From the Files of Burning Dad: I Was There First!

They think they’re so clever, in their air conditioned helmets and shiny shades.  They think they’re so sexy, in their thin black click-click shoes and ridiculous spandex.  They think they’ve figured it all out, clogging up lanes during the morning commute in their cacophonous colors and five thousand dollar graphite twenty-speed racers, looking down their sunblocked white noses at those good people who still have the gall to drive cars to work.  They think they’ve earned special rights, with their pack mentality, collectively flipping their leather-gloved middle fingers and flipping out in rage when anyone tries to get around them, when anyone honks their horns at them, when anything with four wheels gets within an inch of their nylon-sheathed sacks of irrelevance.  They think they’ve bought the influence and power needed to change the rules of the road to suit their leisure, to suit their pleasures, to suit their personal successes, to suit their delusions that they alone are saving the planet we all inhabit; the planet they suddenly call their mother; the planet they raped in order to gain those successes; the planet they spent their youths plundering and pillaging like ravenous raiders.

But look deep into their garages and you’ll find their hidden Escalades and Range Rovers dripping oil on the concrete, engines still warm from their latest trip to Restoration Hardware.  Look deep into their eyes when there’s a tangle over a space at the Whole Foods parking lot and you’ll find a savage with manicured claws sharpened and ready for battle.  Look deep into their souls and you’ll hear the adrenalized “I Me Mine I Me Mine I Me Mine” chants driven into their voracious hearts by their personal hot yoga trainers each morning before they start their ride.

And you may ask Why?  Why do I rage when they’re just trying to stay healthy?  Why do I rage when they’re advocating pedal power over fossil fuels.

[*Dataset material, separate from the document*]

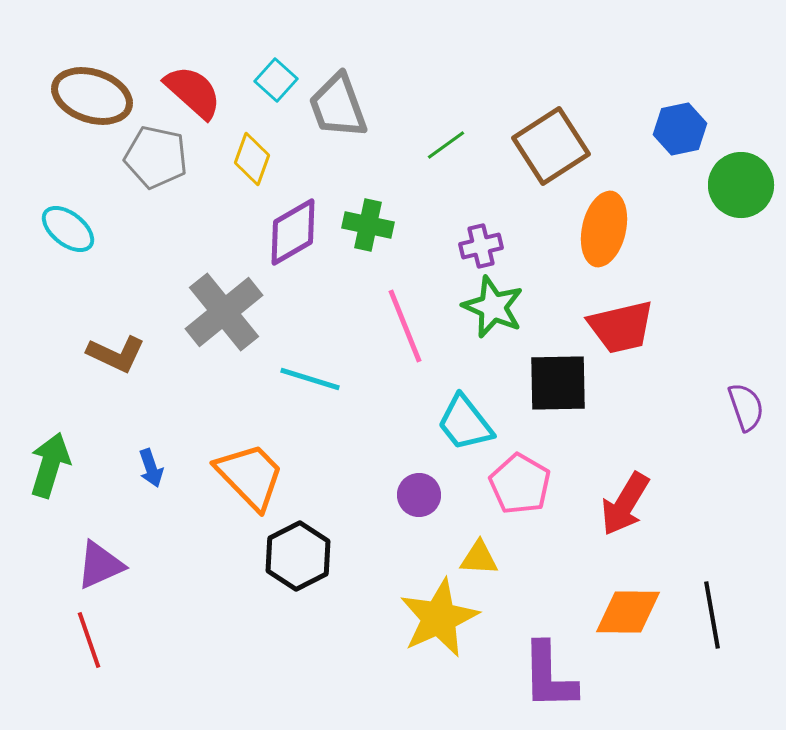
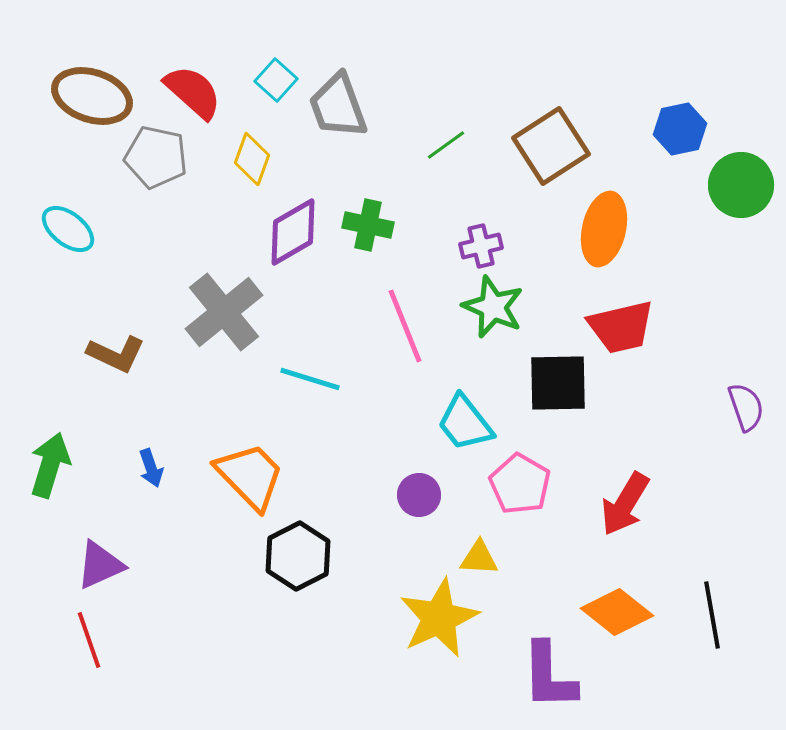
orange diamond: moved 11 px left; rotated 38 degrees clockwise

Why do I rage when they’re simply reaping the reward of their hard work? Why?

Because they co-opted the narrow and bumpy roads of my adventurous youth, then straightened and sold them for a profit to the highest bidders, that’s why.  Because they appropriated the sleepy festering coffeehouses I used to haunt and replaced them with buttoned up business models, uniform funky-esque versions of what was already there, that’s why.  Because they filched the dodgy blocks and skanky streets I used to stomp and struggle in and turned them into sanitized facades, the moneyed developers and their marketers and their bankers and their physicians and their lawyers; cleaned of all original innocent sin and cleverly repackaged and sold back to moneyed young lemmings as Hoods with a capital H and Dive Bars with capital D’s and B’s and Burger Joints with capital capital capital.  That is why!  I was there first.  I was there before they figured it out.  I was there before them.  I was there.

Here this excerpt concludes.